Implications and Future Directions

The practical implications of this research are far-reaching. HoVer-Net facilitates the quantitative analysis of nuclear morphometry on a large scale, which can significantly enhance the diagnostic accuracy and efficiency in digital pathology. The integration of segmentation and classification within a unified framework reduces the reliance on multiple disjoint models, simplifying the workflow and potentially reducing computational overhead.

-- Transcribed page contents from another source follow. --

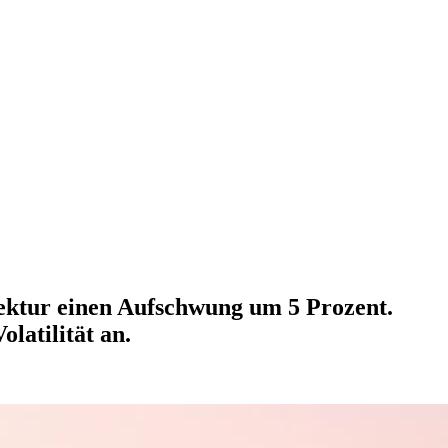
rektur einen Aufschwung um 5 Prozent.
latilität an.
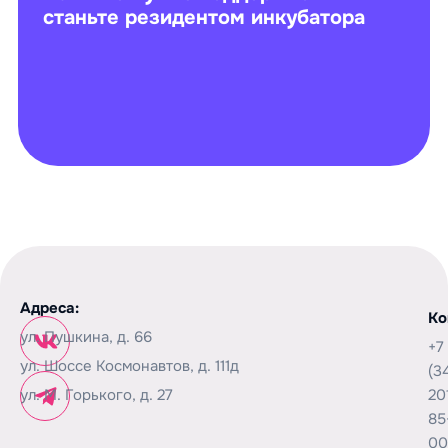
станьте резидентом инкубатора
Адреса:
Ко
ул. Пушкина, д. 66
+7
ул. Шоссе Космонавтов, д. 111д
(3
ул. М. Горького, д. 27
20
85
00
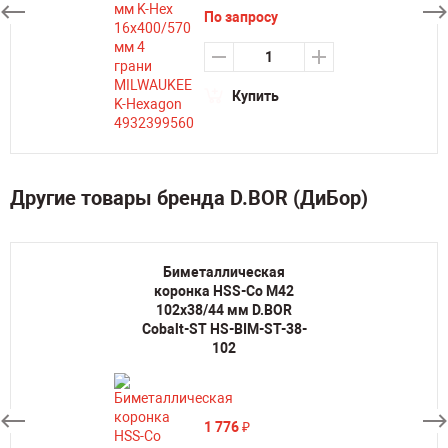
По запросу
Купить
Другие товары бренда D.BOR (ДиБор)
Биметаллическая
коронка HSS-Co M42
102х38/44 мм D.BOR
Cobalt-ST HS-BIM-ST-38-
102
1 776
₽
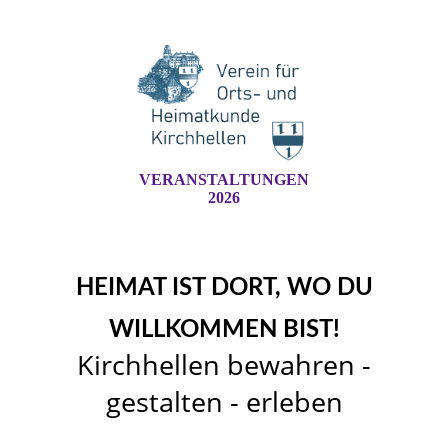
VERANSTALTUNGEN
2026
HEIMAT IST DORT, WO DU
WILLKOMMEN BIST!
Kirchhellen bewahren -
gestalten - erleben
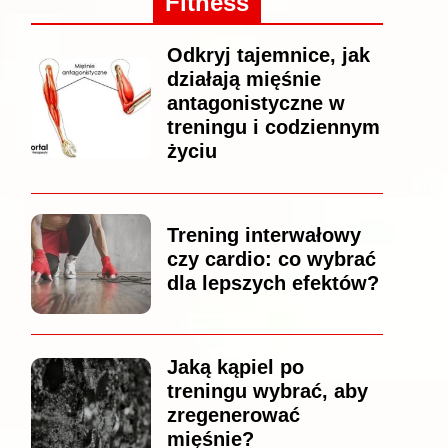
Fitness
Odkryj tajemnice, jak
działają mięśnie
antagonistyczne w
treningu i codziennym
życiu
Trening interwałowy
czy cardio: co wybrać
dla lepszych efektów?
Jaką kąpiel po
treningu wybrać, aby
zregenerować
mięśnie?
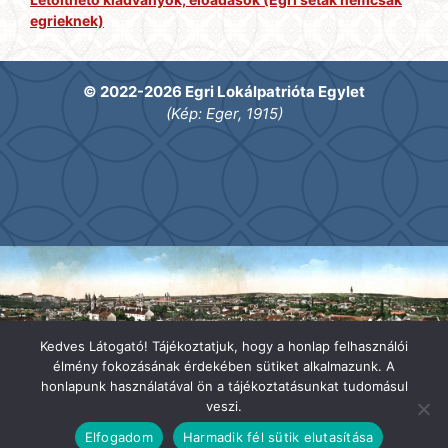
egrieknek)
© 2022-2026 Egri Lokálpatrióta Egylet
(Kép: Eger, 1915)
Kedves Látogató! Tájékoztatjuk, hogy a honlap felhasználói
élmény fokozásának érdekében sütiket alkalmazunk. A
honlapunk használatával ön a tájékoztatásunkat tudomásul
veszi.
Elfogadom
Harmadik fél sütik elutasítása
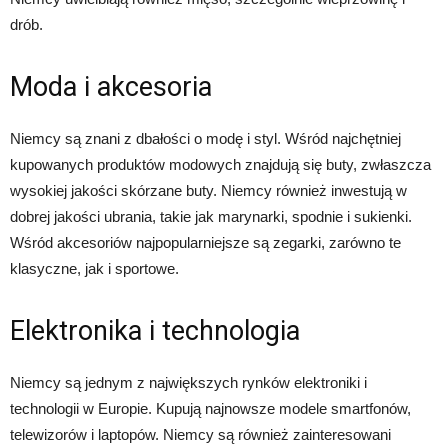
drób.
Moda i akcesoria
Niemcy są znani z dbałości o modę i styl. Wśród najchętniej
kupowanych produktów modowych znajdują się buty, zwłaszcza
wysokiej jakości skórzane buty. Niemcy również inwestują w
dobrej jakości ubrania, takie jak marynarki, spodnie i sukienki.
Wśród akcesoriów najpopularniejsze są zegarki, zarówno te
klasyczne, jak i sportowe.
Elektronika i technologia
Niemcy są jednym z największych rynków elektroniki i
technologii w Europie. Kupują najnowsze modele smartfonów,
telewizorów i laptopów. Niemcy są również zainteresowani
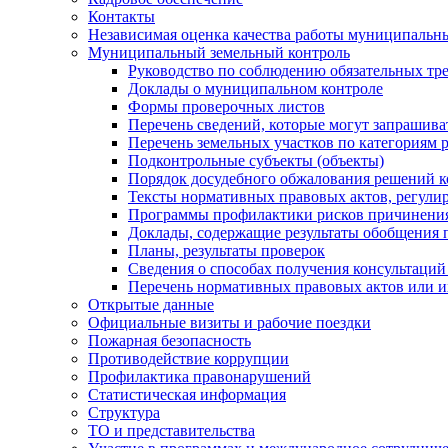
Контакты
Независимая оценка качества работы муниципальн
Муниципальный земельный контроль
Руководство по соблюдению обязательных тр
Доклады о муниципальном контроле
Формы проверочных листов
Перечень сведений, которые могут запрашива
Перечень земельных участков по категориям 
Подконтрольные субъекты (объекты)
Порядок досудебного обжалования решений ко
Тексты нормативных правовых актов, регули
Программы профилактики рисков причинения
Доклады, содержащие результаты обобщения 
Планы, результаты проверок
Сведения о способах получения консультаций
Перечень нормативных правовых актов или и
Открытые данные
Официальные визиты и рабочие поездки
Пожарная безопасность
Противодействие коррупции
Профилактика правонарушений
Статистическая информация
Структура
ТО и представительства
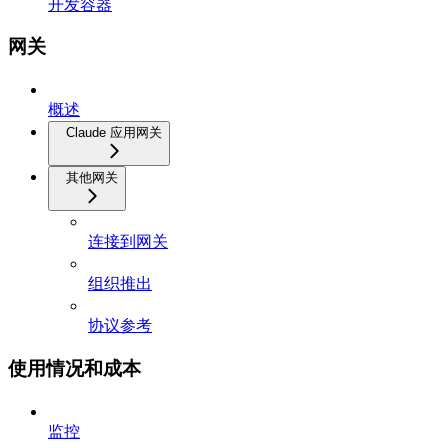
开发容器
网关
概述
Claude 应用网关
其他网关
连接到网关
组织推出
协议参考
使用情况和成本
监控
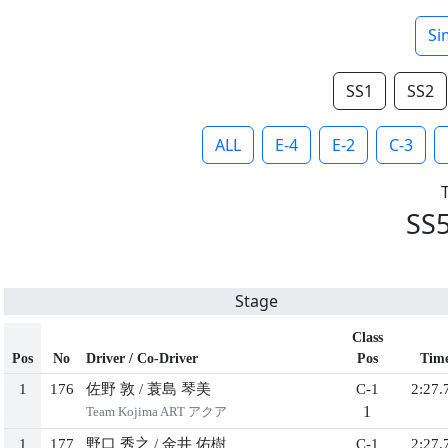
Si
SS1
SS2
ALL
E-4
E-2
C-3
SS
Stage
Class
Pos
No
Driver / Co-Driver
Pos
Tim
1
176
佐野 敦
/
蓑島 琴美
C-1
2:27.
1
Team Kojima ART アクア
1
177
野口 秀之
/
金井 佑樹
C-1
2:27.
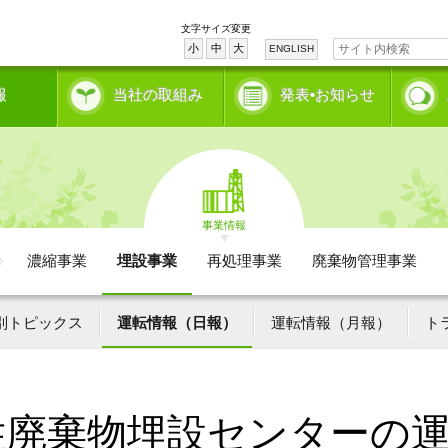
文字サイズ変更
小
中
大
ENGLISH
報
当社の取組み
発表•お知らせ
事業情報
濃縮事業
埋設事業
再処理事業
廃棄物管理事業
別トピックス
運転情報（日報）
運転情報（月報）
ト
性廃棄物埋設センターの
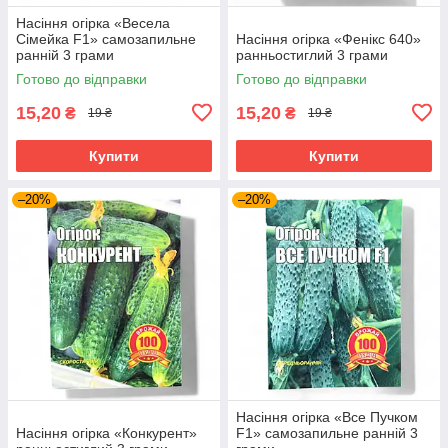
Насіння огірка «Весела
Сімейка F1» самозапильне
Насіння огірка «Фенікс 640»
ранній 3 грами
ранньостиглий 3 грами
Готово до відправки
Готово до відправки
15,20
15,20
₴
₴
19 ₴
19 ₴
Купити
Купити
–20%
–20%
Насіння огірка «Все Пучком
Насіння огірка «Конкурент»
F1» самозапильне ранній 3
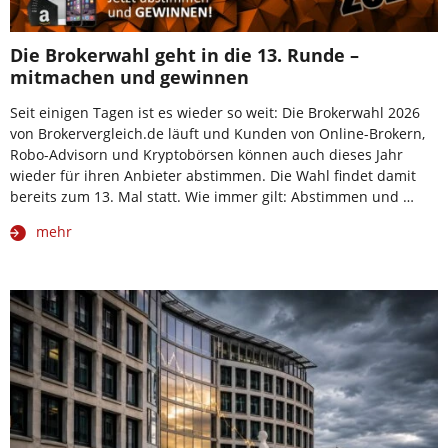
Die Brokerwahl geht in die 13. Runde –
mitmachen und gewinnen
Seit einigen Tagen ist es wieder so weit: Die Brokerwahl 2026
von Brokervergleich.de läuft und Kunden von Online-Brokern,
Robo-Advisorn und Kryptobörsen können auch dieses Jahr
wieder für ihren Anbieter abstimmen. Die Wahl findet damit
bereits zum 13. Mal statt. Wie immer gilt: Abstimmen und …
mehr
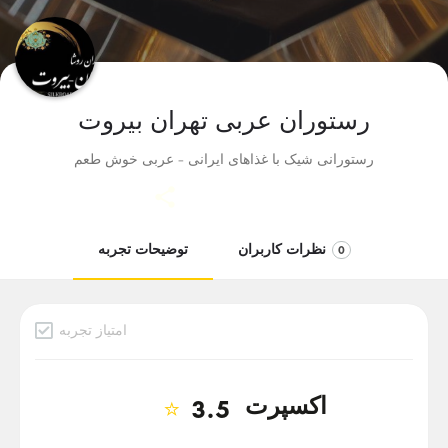
رستوران عربی تهران بیروت
رستورانی شیک با غذاهای ایرانی - عربی خوش طعم
نظرات کاربران
توضیحات تجربه
0
امتیاز تجربه
دسته بندی
اکسپرت
⭐
3.5
تگ‌ها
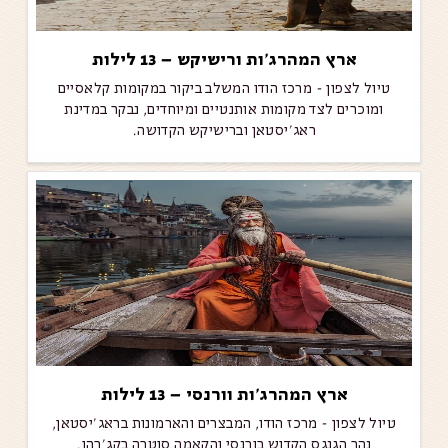
ארץ המהרג’ות ורישיקש – 13 לילות
טיול לצפון - מרכז הודו המשלב ביקור במקומות קלאסיים
ומוכרים לצד מקומות אותנטיים ומיוחדים, נבקר במדינת
ראג'יסטאן וברישיקש הקדושה.
ארץ המהרג’ות וורנסי – 13 לילות
טיול לצפון - מרכז הודו, המבצרים והארמונות בראג'יסטאן,
נהר הגנגס הקדוש בורנסי והקאמה סוטרה בקג'רהו.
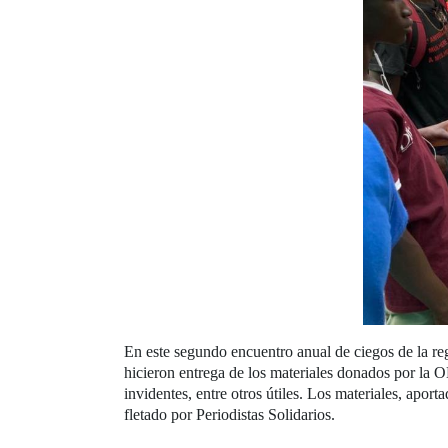
En este segundo encuentro anual de ciegos de la reg
hicieron entrega de los materiales donados por la 
invidentes, entre otros útiles. Los materiales, apo
fletado por Periodistas Solidarios.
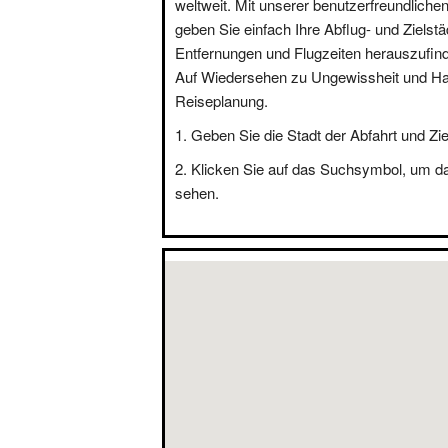
weltweit. Mit unserer benutzerfreundliche
geben Sie einfach Ihre Abflug- und Zielstä
Entfernungen und Flugzeiten herauszufin
Auf Wiedersehen zu Ungewissheit und Hal
Reiseplanung.
Geben Sie die Stadt der Abfahrt und Zie
Klicken Sie auf das Suchsymbol, um d
sehen.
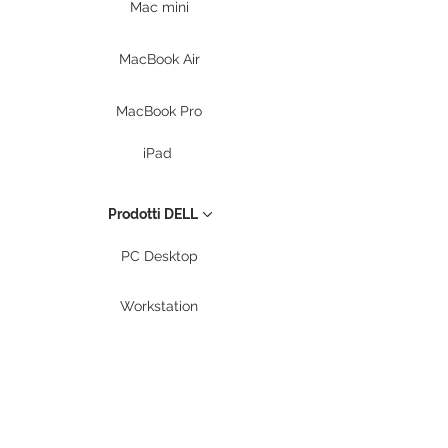
Mac mini
MacBook Air
MacBook Pro
iPad
Prodotti DELL
PC Desktop
Workstation
Notebook
Periferiche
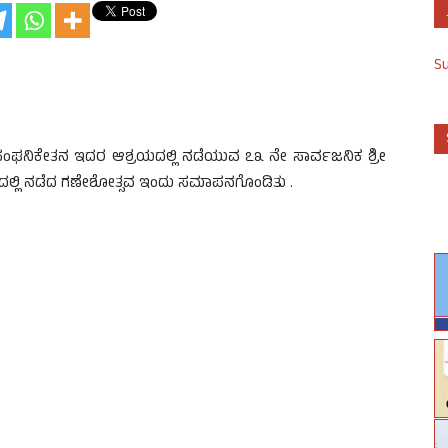
S
 ಸಂಘನಿಕೇತನ ಇದರ ಆಶ್ರಯದಲ್ಲಿ ನಡೆಯುವ ೭೩ ನೇ ಸಾರ್ವಜನಿಕ ಶ್ರೀ
್ಲಿ ನಡೆದ ಗಣೇಶೋತ್ಸವ ಇಂದು ಸಮಾಪನಗೊಂಡಿತು .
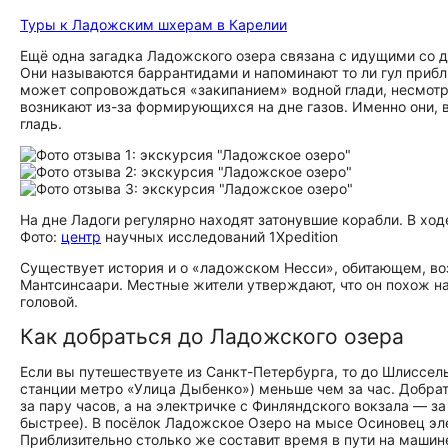
Туры к Ладожским шхерам в Карелии
Ещё одна загадка Ладожского озера связана с идущими со 
Они называются баррантидами и напоминают то ли гул при
может сопровождаться «закипанием» водной глади, несмотря
возникают из-за формирующихся на дне газов. Именно они,
гладь.
На дне Ладоги регулярно находят затонувшие корабли. В ход
Фото:
центр
научных исследований 1Xpedition
Существует история и о «ладожском Несси», обитающем, во
Мантсинсаари. Местные жители утверждают, что он похож н
головой.
Как добраться до Ладожского озера
Если вы путешествуете из Санкт-Петербурга, то до Шлиссел
станции метро «Улица Дыбенко») меньше чем за час. Добрат
за пару часов, а на электричке с Финляндского вокзала — за
быстрее). В посёлок Ладожское Озеро на мысе Осиновец элек
Приблизительно столько же составит время в пути на машин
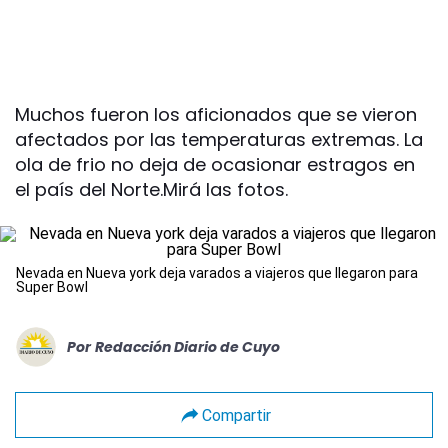
Muchos fueron los aficionados que se vieron
afectados por las temperaturas extremas. La
ola de frio no deja de ocasionar estragos en
el país del Norte.Mirá las fotos.
Nevada en Nueva york deja varados a viajeros que llegaron para
Super Bowl
Por
Redacción Diario de Cuyo
Compartir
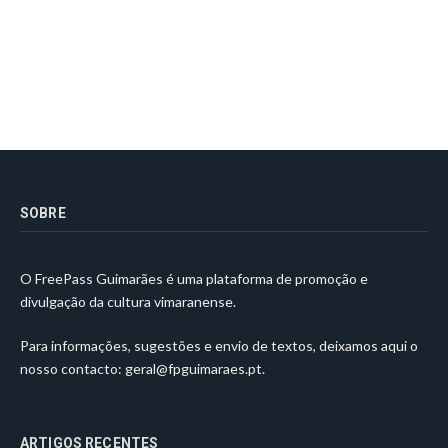
SOBRE
O FreePass Guimarães é uma plataforma de promoção e
divulgação da cultura vimaranense.
Para informações, sugestões e envio de textos, deixamos aqui o
nosso contacto:
geral@fpguimaraes.pt
.
ARTIGOS RECENTES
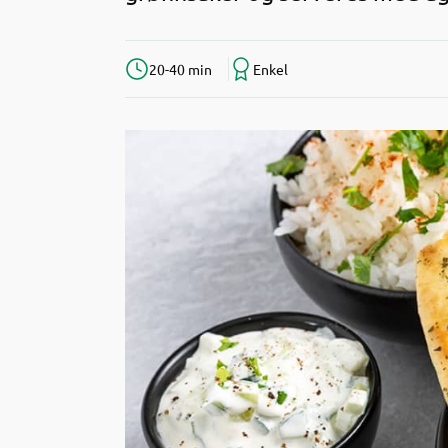
20-40 min
Enkel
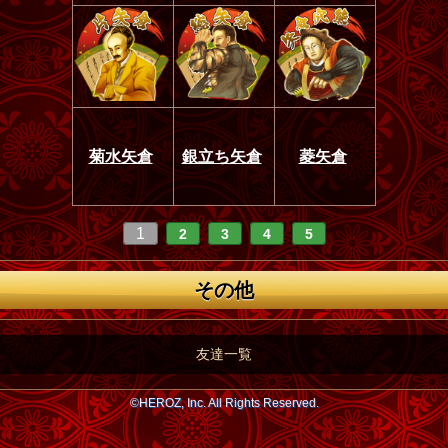
菊水矢倉
銀立ち矢倉
菱矢倉
1
2
3
4
5
その他
友達一覧
©HEROZ, Inc. All Rights Reserved.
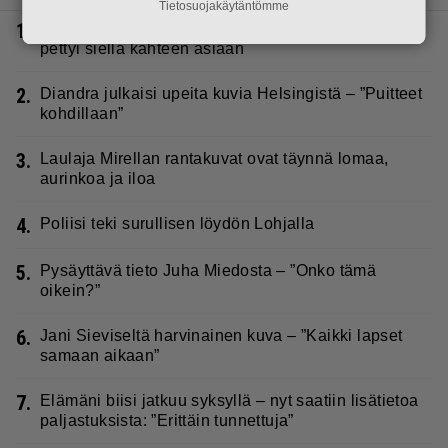
Tietosuojakäytäntömme
1.
Vappu Pimiä sai huonoa palvelua ravintolassa –
pettyi siellä kahteen asiaan
2.
Diandra julkaisi upeita kuvia Helsingistä – ”Puitteet
kohdillaan”
3.
Laulaja Mirellan rantakuvat ovat täynnä lomaa,
aurinkoa ja iloa
4.
Poliisi teki surullisen löydön Lohjalla
5.
Pysäyttävä tieto Juha Miedosta – ”Onko tämä
oikein?”
6.
Jani Sieviseltä harvinainen kuva – ”Kaikki lapset
samaan aikaan”
7.
Elämäni biisi jatkuu syksyllä – nyt saatiin lisätietoa
paljastuksista: ”Erittäin tunnettuja”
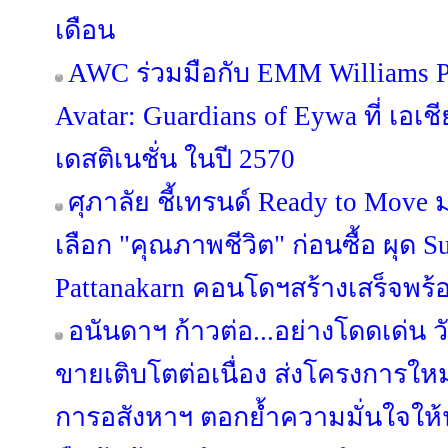
เดือน
AWC ร่วมมือกับ EMM Williams Pr
Avatar: Guardians of Eywa ที่ เอเช
เดสติเนชั่น ในปี 2570
ศุภาลัย ชี้เทรนด์ Ready to Move 
เลือก "คุณภาพชีวิต" ก่อนซื้อ ผุด
Pattanakarn คอนโดฯสร้างเสร็จพร้อ
อนันดาฯ ก้าวต่อ...อย่างโดดเด่น วั
ขายเติบโตต่อเนื่อง ส่งโครงการให
การอสังหาฯ ตอกย้ำความมั่นใจให้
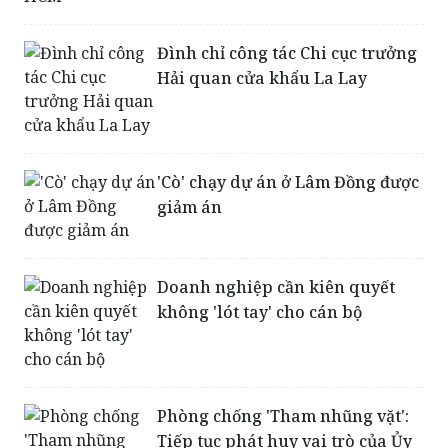
Đình chỉ công tác Chi cục trưởng
Hải quan cửa khẩu La Lay
'Cò' chạy dự án ở Lâm Đồng được
giảm án
Doanh nghiệp cần kiên quyết
không 'lót tay' cho cán bộ
Phòng chống 'Tham nhũng vặt':
Tiếp tục phát huy vai trò của Ủy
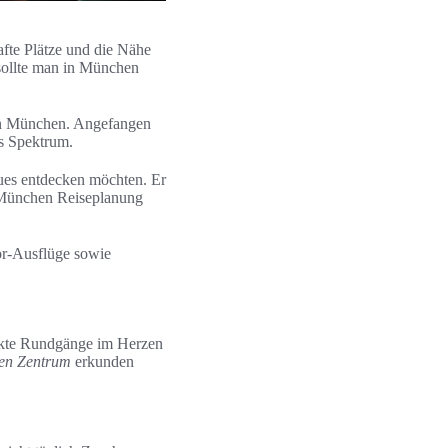
afte Plätze und die Nähe
sollte man in München
en München. Angefangen
s Spektrum.
eues entdecken möchten. Er
e München Reiseplanung
or‑Ausflüge sowie
akte Rundgänge im Herzen
en Zentrum
erkunden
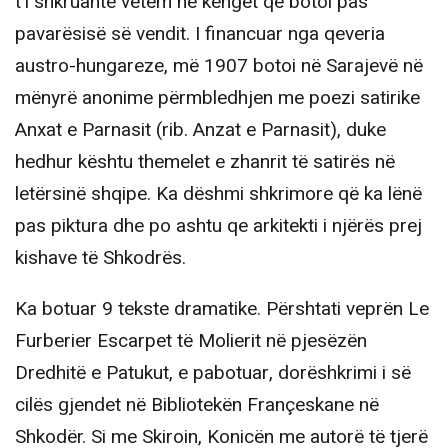
t’i shkruante vetëm në këngët që botoi pas
pavarësisë së vendit. I financuar nga qeveria
austro-hungareze, më 1907 botoi në Sarajevë në
mënyrë anonime përmbledhjen me poezi satirike
Anxat e Parnasit (rib. Anzat e Parnasit), duke
hedhur kështu themelet e zhanrit të satirës në
letërsinë shqipe. Ka dëshmi shkrimore që ka lënë
pas piktura dhe po ashtu qe arkitekti i njërës prej
kishave të Shkodrës.
Ka botuar 9 tekste dramatike. Përshtati veprën Le
Furberier Escarpet të Molierit në pjesëzën
Dredhitë e Patukut, e pabotuar, dorëshkrimi i së
cilës gjendet në Bibliotekën Françeskane në
Shkodër. Si me Skiroin, Konicën me autorë të tjerë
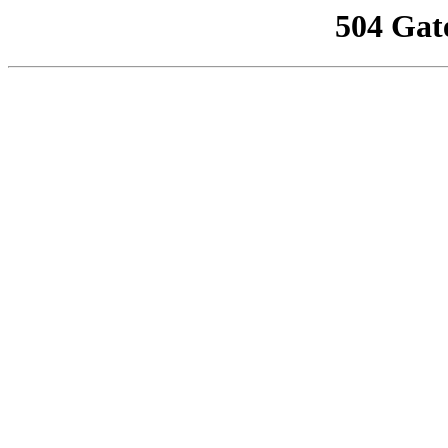
504 Gat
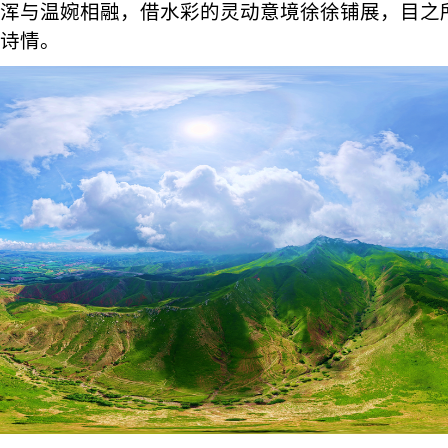
浑与温婉相融，借水彩的灵动意境徐徐铺展，目之
诗情。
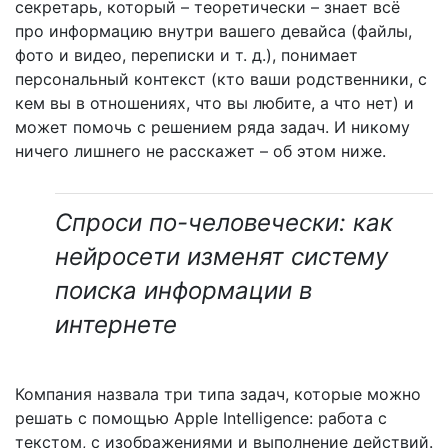
секретарь, который – теоретически – знает всё
про информацию внутри вашего девайса (файлы,
фото и видео, переписки и т. д.), понимает
персональный контекст (кто ваши родственники, с
кем вы в отношениях, что вы любите, а что нет) и
может помочь с решением ряда задач. И никому
ничего лишнего не расскажет – об этом ниже.
Спроси по-человечески: как
нейросети изменят систему
поиска информации в
интернете
Компания назвала три типа задач, которые можно
решать с помощью Apple Intelligence: работа с
текстом, с изображениями и выполнение действий.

Future research may focus on extending HoVer-Net to include additional tissue types and refining the classification capabilities to cover more granular nuclear subtypes. Another promising direction could be the incorporation of advanced post-processing techniques or leveraging semi-supervised and unsupervised learning paradigms to further enhance model generalization and performance, especially in scenarios with limited annotated data.

Conclusion

In sum, HoVer-Net represents a significant advancement in the computational pathology domain, providing an effective and efficient mechanism for simultaneous nuclear segmentation and classification in multi-tissue histology images. Through its novel architecture and robust performance, it lays a strong foundation for future developments aimed at enhancing automated analysis and improving clinical outcomes in pathology.